I tried to dance with a couple of new people. Try to be more aggressive (like I wasn't already). But it felt awkward. Maybe because I was sober... but for some reason, I felt unwanted. Eh, I didn't let that bother me... at least I was out and about.

I talked to the birthday boy and he was oddly comforting in his drunken state. "How are you doing Chris... no really HOW are you doing?" I felt that he was being sincere and confided in him a little. "Chris... you deserve a lot better." His words echoed in my head and continued his response, "Im sorry... I was in a weak state." I forgave the birthday boy for what happened a long while back... like I forgave half the community for its definition. Because, we all find ourselves "in a weak state" and we hurt each other... endlessly. I realized this the next day.

"You know, your friend is so cute.. I just want to take care of him." I knew for a fact that my friend didn't have feelings for the birthday boy... but was it my place to tell him? I made it my place, "actually, he only thinks of you as a friend." "Oh... thanks for telling me, I won't waste my time." He was crushed. I kissed him on the cheek and walked away.

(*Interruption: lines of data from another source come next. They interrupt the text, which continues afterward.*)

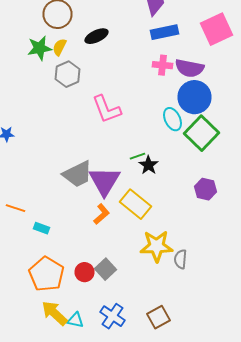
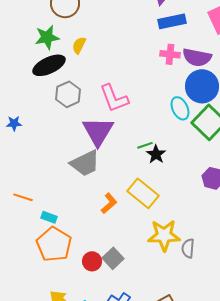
black ellipse: (96, 36) -> (49, 65), moved, size x1.4
yellow semicircle: (60, 47) -> (79, 45), moved
gray hexagon: (68, 74) -> (68, 94), moved
purple triangle: (104, 181) -> (98, 131), moved
orange pentagon: (46, 274) -> (54, 244), moved

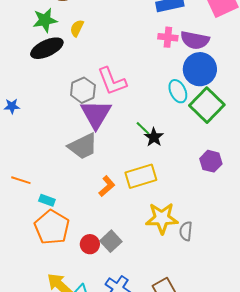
gray hexagon: (68, 94) -> (83, 90), moved
green line: (145, 145) -> (143, 128), turned 63
yellow rectangle: (143, 193) -> (141, 176), turned -56

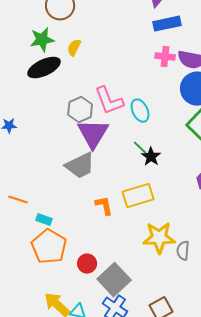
cyan ellipse: (178, 91) -> (140, 111), moved
orange L-shape: (107, 186) -> (104, 206), turned -60
gray square: (111, 241) -> (114, 280), moved, size x1.5

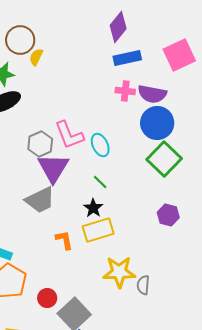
yellow semicircle: (74, 48) -> (36, 57), moved
black star: (151, 157) -> (93, 208), moved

Why did I do that? I justified my actions: because I was looking out for my friend; it was what my friend wanted me to do. I concluded with further analysis the real reason: because the birthday boy hurt me in the past. So I felt justified to lightly jab at his heart. This of course was subconscious and only realized after the fact. Like Mean Girls, Mean Gays are so mean to each other.



(Notice MoAny's Fuck-Me Face in the picture on the right.)

The next day was my long awaited Safari Adventure! That deserves it's OWN blog entry!


Protect Every Kiss:

3 comments:

dannie said...

i find it funny you call moAny's face "fuck me face"

moAny said...

If I saw myself with that fuck me face ... I'd say "I'll just do myself instead" ... Therefore, I certainly hope its not my fuck me face. I think its more of my drunk face.

J. said...

digging that striped polo you're wearing!